Stewart Granger tient là un de ses meilleurs rôles qui ne soit pas celui d'un escrimeur, il personnifie à merveille George Bryan Brummel, l'arbitre des élégances en Angleterre (grâce à lui, les Anglais ont appris à se laver, à changer de linge, et il fut le premier à porter le pantalon à une époque où tous les hommes portaient des hauts de chausses). Créateur du dandysme, on retient de lui la phrase suivante : "Je traite les duchesses comme des soubrettes, et les femmes de chambre comme des princesses". Son ironie cinglante et son insolence notoires vont tout à la fois provoquer sa célébrité et précipiter sa perte, lorsqu'il se moque de façon récurrente du prince de Galles dont il est devenu le confident ; sa défaveur auprès de ce prince l'obligera à s'exiler en France pour mourir dans la misère, après avoir baigné dans le luxe et la soie.
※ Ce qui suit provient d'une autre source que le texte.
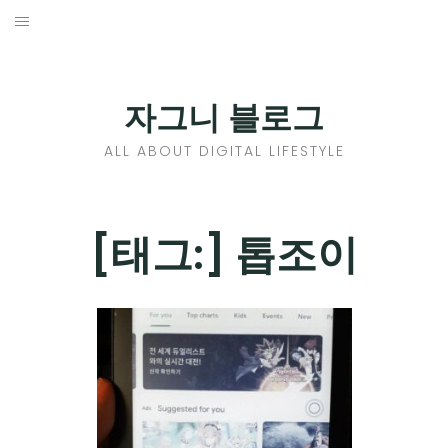
Skip
to
홈
content
PROFILE
자그니 블로그
칼럼
ALL ABOUT DIGITAL LIFESTYLE
끄적끄적
EXPAND
[태그:]
톱조이
CHILD
디지털트렌드
MENU
디지털라이프
EXPAND
CHILD
신제품
EXPAND
MENU
CHILD
제품리뷰
EXPAND
MENU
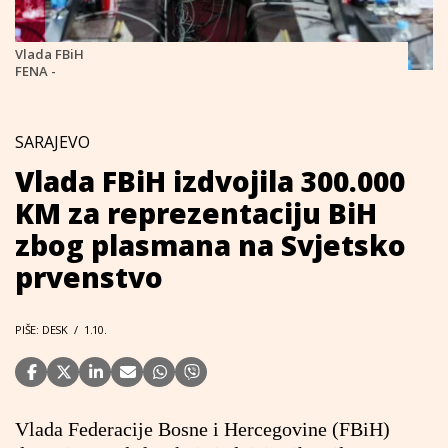
Vlada FBiH
FENA -
SARAJEVO
Vlada FBiH izdvojila 300.000
KM za reprezentaciju BiH
zbog plasmana na Svjetsko
prvenstvo
PIŠE: DESK
/
1.10.
Vlada Federacije Bosne i Hercegovine (FBiH)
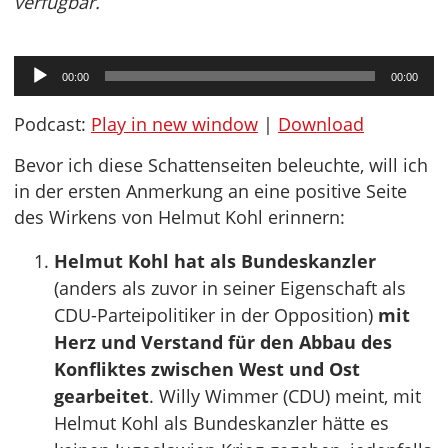
verfügbar.
Audio-
00:00
00:00
Player
Podcast:
Play in new window
|
Download
Bevor ich diese Schattenseiten beleuchte, will ich
in der ersten Anmerkung an eine positive Seite
des Wirkens von Helmut Kohl erinnern:
Helmut Kohl hat als Bundeskanzler
(anders als zuvor in seiner Eigenschaft als
CDU-Parteipolitiker in der Opposition)
mit
Herz und Verstand für den Abbau des
Konfliktes zwischen West und Ost
gearbeitet
. Willy Wimmer (CDU) meint, mit
Helmut Kohl als Bundeskanzler hätte es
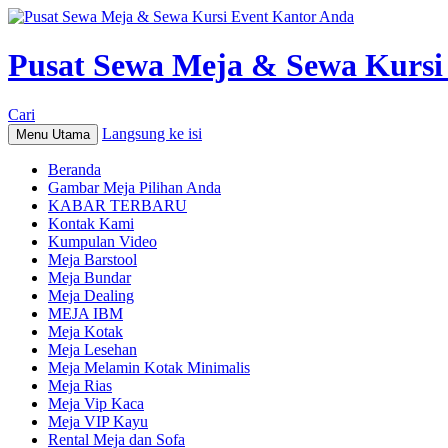
Pusat Sewa Meja & Sewa Kursi
Cari
Langsung ke isi
Menu Utama
Beranda
Gambar Meja Pilihan Anda
KABAR TERBARU
Kontak Kami
Kumpulan Video
Meja Barstool
Meja Bundar
Meja Dealing
MEJA IBM
Meja Kotak
Meja Lesehan
Meja Melamin Kotak Minimalis
Meja Rias
Meja Vip Kaca
Meja VIP Kayu
Rental Meja dan Sofa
C'est donc un biopic romancé d'un personnage étonnant, tourné avec un luxe évident de moyens dans les studios anglais de la MGM, avec un casting presque exclusivement britannique ; les décors sont somptueux et raffinés, les costumes aussi. Grâce à tout cela, le film recrée avec beaucoup de soin une cour britannique prise entre un monarque fou (George III) et un prince de Galles aussi futile que disgracieux, opposant le caractère de ce dernier, parfaitement incarné par un jeune Peter Ustinov, à la prestance hautaine de Granger. Lorsqu'il sera roi sous le nom de George IV, ce prince restera maladroit notamment au sujet du sort de Napoléon qui se rendra à Sainte-Hélène.
Le charme naturel de Stewart Granger rend très crédible son personnage de dandy volontiers provocateur et gênant dans une société conventionnelle et pré-victorienne qui, plus tard, rejettera un autre individualiste, Oscar Wilde. C'est dommage que le réalisateur n'appuie pas plus le propos avec un aspect plus mordant, sa réalisation restant décorative, évitant de peindre avec trop de causticité ceux dont Brummel se plaisait à dénoncer la médiocrité.
Mais la reconstitution historique minutieuse et chatoyante rattrape le coup, ainsi que l'interprétation de Granger, Ustinov et la resplendissante Elizabeth Taylor, sans oublier certains personnages secondaires incarnés par James Donald et Robert Morley. Un très beau film.